- **Task description**
Of the lines below, reproduce exactly those from the line containing "Мажлисом по п" to the end, including both the first and the last.

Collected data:
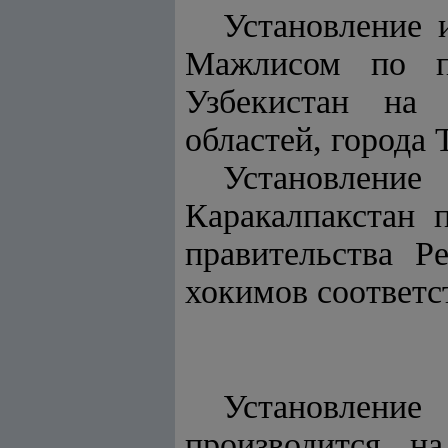
Установление 
Мажлисом по п
Узбекистан на 
областей, города 
Установление
Каракалпакстан 
правительства Р
хокимов соответс
Установлени
производится н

- **Answer space**
Мажлисом по п
Узбекистан на 
областей, города 
Установление
Каракалпакстан 
правительства Р
хокимов соответс
Установлени
производится н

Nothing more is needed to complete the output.